Exercise description: Pull every line holding the word "zijn" out of the data and copy it.
----------------
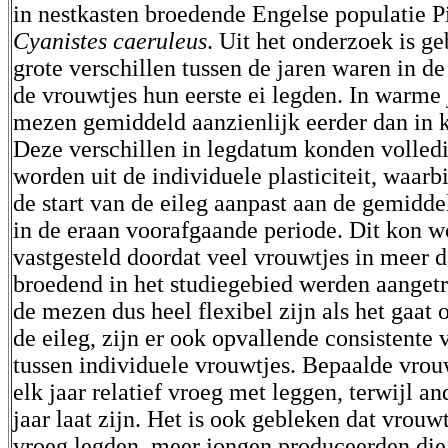
in nestkasten broedende Engelse populatie
Cyanistes caeruleus
. Uit het onderzoek is ge
grote verschillen tussen de jaren waren in 
de vrouwtjes hun eerste ei legden. In warme 
mezen gemiddeld aanzienlijk eerder dan in k
Deze verschillen in legdatum konden volledi
worden uit de individuele plasticiteit, waarb
de start van de eileg aanpast aan de gemidd
in de eraan voorafgaande periode. Dit kon 
vastgesteld doordat veel vrouwtjes in meer d
broedend in het studiegebied werden aangetr
de mezen dus heel flexibel zijn als het gaat 
de eileg, zijn er ook opvallende consistente 
tussen individuele vrouwtjes. Bepaalde vrou
elk jaar relatief vroeg met leggen, terwijl and
jaar laat zijn. Het is ook gebleken dat vrouwt
vroeg legden, meer jongen produceerden die 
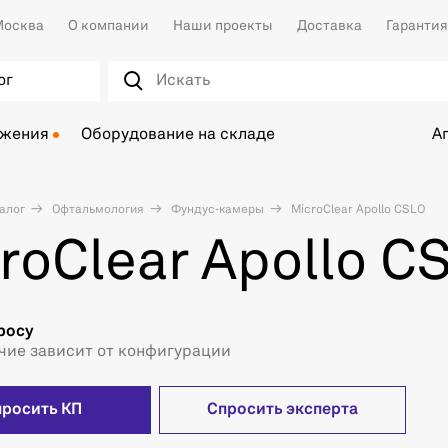
осква
О компании
Наши проекты
Доставка
Гарантия
ог
ожения
Оборудование на складе
А
алог
Офтальмология
Фундус-камеры
MicroClear Apollo CSLO
roClear Apollo C
росу
чие зависит от конфигурации
просить КП
Спросить эксперта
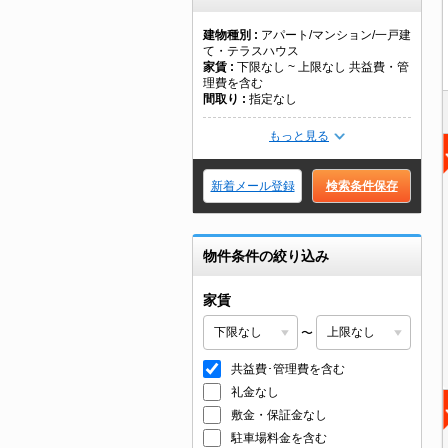
建物種別
アパート/マンション/一戸建
て・テラスハウス
家賃
下限なし ~ 上限なし 共益費・管
理費を含む
間取り
指定なし
もっと見る
新着メール登録
検索条件保存
物件条件の絞り込み
家賃
〜
共益費･管理費を含む
礼金なし
敷金・保証金なし
駐車場料金を含む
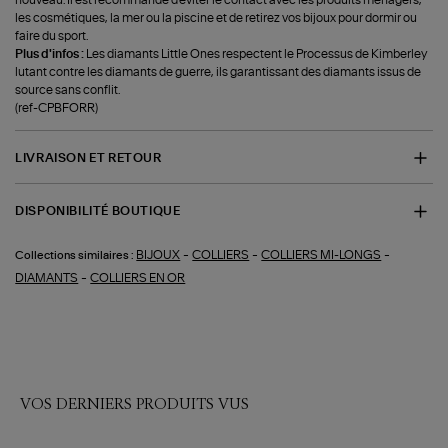
les cosmétiques, la mer ou la piscine et de retirez vos bijoux pour dormir ou
faire du sport.
Plus d'infos :
Les diamants Little Ones respectent le Processus de Kimberley
lutant contre les diamants de guerre, ils garantissant des diamants issus de
source sans conflit.
(ref-CPBFORR)
LIVRAISON ET RETOUR
DISPONIBILITÉ BOUTIQUE
-
-
-
BIJOUX
COLLIERS
COLLIERS MI-LONGS
Collections similaires :
-
DIAMANTS
COLLIERS EN OR
VOS DERNIERS PRODUITS VUS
----------------
Exercise solution:
de mezen dus heel flexibel zijn als het gaat 
de eileg, zijn er ook opvallende consistente 
jaar laat zijn. Het is ook gebleken dat vrouwt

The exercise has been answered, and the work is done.